Anonymous wrote:
Anonymous wrote:
Anonymous wrote:
Anonymous wrote:
Anonymous wrote:
Anonymous wrote:DEI is a gaslighting cult along the lines of Q-Anon or Scientology, not a management tool or some type of mechanism for social justice. Just ignore it.
+1. Cult is absolutely right. As a federal employee suffering through a deluge of DEI initiatives under this administration, it is stunning to watch. I'm so tempted to raise my hand at one of these ridiculous meetings and ask for evidence or data in support the outlandish statements our diversity officers routinely make, but it would be professional suicide to do so.
This is absurd. I would in financial services.
There is a ton of data that shows that diverse portfolio management teams do better than than their all white male counterparts.
Companies would diversify naturally if it truly benefited them financially. Except if doesn’t. It’s a red flag if a company is promoting based on skin color instead of talent.
The idea that diverse teams do better always reeks of manipulated cherry picked data and forced memes than anything factual. It may go back to a single study by one consulting firm. In the real word this obviously makes no sense. There are enormously successful portfolios that are effectively all white, or all Asian or whatever because those countries are white or Asian or whatever. But we all know DEI is really about getting the right quota of blacks. It's not about South Asians or East Asians or even Latinos.
I don’t think anyone said they always do better. There definitely is evidence that interviewers can have inherent biases so they subconsciously seek out people who are like themselves. And groupthink is definitely a thing, especially in non diverse teams. However, none of this is a given and it depends on how you define diversity. Look at the UK government in recent years. Very diverse in terms of skin colour and gender - black, brown, women, etc. but also completely incompetent. If you look at their diversity closer, they all went to private schools, especially Eton, then Oxford. Ironically, a white person who went to a state school and was raised by a single parent in public housing would be diverse in that case.

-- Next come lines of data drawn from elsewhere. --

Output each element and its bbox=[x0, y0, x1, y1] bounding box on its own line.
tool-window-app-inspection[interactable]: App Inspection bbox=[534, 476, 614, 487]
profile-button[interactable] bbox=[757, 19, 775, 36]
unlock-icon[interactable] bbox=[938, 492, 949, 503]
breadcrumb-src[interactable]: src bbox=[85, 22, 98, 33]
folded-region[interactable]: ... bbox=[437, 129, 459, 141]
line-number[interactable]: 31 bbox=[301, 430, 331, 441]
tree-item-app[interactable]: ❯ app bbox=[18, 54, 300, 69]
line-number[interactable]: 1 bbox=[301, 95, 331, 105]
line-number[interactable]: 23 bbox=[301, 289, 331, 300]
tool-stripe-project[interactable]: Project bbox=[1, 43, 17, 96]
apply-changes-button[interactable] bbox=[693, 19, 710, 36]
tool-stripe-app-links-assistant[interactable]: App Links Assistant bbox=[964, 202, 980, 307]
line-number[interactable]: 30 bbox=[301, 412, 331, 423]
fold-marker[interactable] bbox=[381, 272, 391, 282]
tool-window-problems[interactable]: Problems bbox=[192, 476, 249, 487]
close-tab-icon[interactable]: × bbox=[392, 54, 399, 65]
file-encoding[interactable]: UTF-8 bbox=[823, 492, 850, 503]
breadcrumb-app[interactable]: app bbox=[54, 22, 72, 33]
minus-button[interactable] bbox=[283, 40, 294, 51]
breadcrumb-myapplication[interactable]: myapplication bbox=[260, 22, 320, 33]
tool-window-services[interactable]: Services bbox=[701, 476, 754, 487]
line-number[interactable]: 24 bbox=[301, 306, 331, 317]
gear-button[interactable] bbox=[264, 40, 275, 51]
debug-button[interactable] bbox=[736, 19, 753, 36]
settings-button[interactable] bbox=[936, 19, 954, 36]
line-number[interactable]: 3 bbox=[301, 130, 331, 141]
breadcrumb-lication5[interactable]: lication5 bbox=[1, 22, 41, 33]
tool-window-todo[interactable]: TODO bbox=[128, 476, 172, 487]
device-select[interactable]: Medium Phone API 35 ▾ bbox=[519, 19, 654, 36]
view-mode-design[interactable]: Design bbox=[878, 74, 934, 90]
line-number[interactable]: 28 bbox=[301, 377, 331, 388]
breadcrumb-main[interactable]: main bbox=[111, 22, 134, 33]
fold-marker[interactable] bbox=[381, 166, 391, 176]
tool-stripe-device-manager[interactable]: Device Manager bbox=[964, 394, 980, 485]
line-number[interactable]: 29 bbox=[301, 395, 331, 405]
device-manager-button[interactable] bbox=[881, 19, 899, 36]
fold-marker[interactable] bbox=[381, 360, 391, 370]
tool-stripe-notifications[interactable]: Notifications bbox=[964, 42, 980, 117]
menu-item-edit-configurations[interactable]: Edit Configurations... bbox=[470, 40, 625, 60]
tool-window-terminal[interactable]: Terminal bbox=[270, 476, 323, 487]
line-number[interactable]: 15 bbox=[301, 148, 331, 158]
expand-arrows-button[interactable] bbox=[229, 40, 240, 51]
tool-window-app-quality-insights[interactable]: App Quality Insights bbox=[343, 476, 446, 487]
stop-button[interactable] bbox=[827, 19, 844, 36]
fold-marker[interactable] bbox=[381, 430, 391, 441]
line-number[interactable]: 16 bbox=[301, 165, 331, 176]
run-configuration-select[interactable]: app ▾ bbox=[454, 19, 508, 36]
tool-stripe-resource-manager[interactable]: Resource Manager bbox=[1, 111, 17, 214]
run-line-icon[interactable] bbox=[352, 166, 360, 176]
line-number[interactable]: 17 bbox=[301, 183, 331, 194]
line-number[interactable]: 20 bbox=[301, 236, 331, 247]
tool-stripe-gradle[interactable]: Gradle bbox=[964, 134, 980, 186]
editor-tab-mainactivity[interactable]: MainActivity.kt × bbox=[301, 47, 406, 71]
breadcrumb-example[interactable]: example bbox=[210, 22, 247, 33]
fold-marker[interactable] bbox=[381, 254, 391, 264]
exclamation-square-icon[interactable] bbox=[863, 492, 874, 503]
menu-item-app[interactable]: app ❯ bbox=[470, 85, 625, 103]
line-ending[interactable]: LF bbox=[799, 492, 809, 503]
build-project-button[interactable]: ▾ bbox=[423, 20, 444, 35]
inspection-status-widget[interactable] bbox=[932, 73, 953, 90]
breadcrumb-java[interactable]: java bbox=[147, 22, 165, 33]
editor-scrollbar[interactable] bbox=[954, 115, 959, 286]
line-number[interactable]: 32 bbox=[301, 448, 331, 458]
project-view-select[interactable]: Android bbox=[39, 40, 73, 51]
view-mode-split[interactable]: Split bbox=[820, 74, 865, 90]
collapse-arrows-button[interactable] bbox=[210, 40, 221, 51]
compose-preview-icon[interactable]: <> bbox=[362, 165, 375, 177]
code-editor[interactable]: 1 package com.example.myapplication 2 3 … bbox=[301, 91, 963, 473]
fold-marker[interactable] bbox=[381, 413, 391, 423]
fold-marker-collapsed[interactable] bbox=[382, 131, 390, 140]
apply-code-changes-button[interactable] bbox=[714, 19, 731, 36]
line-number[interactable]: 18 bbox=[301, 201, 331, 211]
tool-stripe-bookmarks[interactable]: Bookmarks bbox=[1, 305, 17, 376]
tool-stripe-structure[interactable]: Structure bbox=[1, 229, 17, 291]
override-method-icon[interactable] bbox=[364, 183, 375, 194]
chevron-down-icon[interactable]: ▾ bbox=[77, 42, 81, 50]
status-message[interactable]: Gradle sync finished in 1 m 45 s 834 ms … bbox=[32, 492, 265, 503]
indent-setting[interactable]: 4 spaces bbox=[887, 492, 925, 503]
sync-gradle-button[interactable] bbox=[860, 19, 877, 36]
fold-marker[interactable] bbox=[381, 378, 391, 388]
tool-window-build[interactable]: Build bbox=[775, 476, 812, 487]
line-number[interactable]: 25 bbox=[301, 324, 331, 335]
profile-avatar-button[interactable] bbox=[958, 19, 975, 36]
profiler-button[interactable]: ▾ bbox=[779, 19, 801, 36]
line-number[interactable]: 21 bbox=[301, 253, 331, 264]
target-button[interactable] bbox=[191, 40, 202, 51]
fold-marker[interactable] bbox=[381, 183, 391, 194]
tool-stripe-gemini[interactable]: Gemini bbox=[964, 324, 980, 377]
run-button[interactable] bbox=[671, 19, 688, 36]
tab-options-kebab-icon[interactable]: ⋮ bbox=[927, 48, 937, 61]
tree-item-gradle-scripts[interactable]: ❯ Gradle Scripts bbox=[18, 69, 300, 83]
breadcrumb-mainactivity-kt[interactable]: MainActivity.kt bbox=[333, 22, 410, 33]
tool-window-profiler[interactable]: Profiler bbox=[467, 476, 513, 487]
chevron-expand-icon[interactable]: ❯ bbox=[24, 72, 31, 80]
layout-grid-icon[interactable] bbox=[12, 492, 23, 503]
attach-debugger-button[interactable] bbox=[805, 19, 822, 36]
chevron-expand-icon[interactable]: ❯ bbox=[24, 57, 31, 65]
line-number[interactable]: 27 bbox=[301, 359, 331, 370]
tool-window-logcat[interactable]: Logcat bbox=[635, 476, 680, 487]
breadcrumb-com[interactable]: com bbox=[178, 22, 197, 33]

Many years ago, I joined the graduate recruitment program of another country’s foreign service. It was hard to get into - about 38 positions with 10,000 applicants. The group ended up being incredibly diverse - an ICU nurse who had retrained in finance, a motorbike courier who had studied an accounting degree at night school, a poet, etc. The level of diversity was amazing in terms of academic and professional experience and life experience. There was also a range of ethnic backgrounds and half were women. If it had been a box ticking exercise, I suspect they would have ended up with a cadre of 24 year olds of various colours who had all completed a masters in international relations. True diversity can be amazing.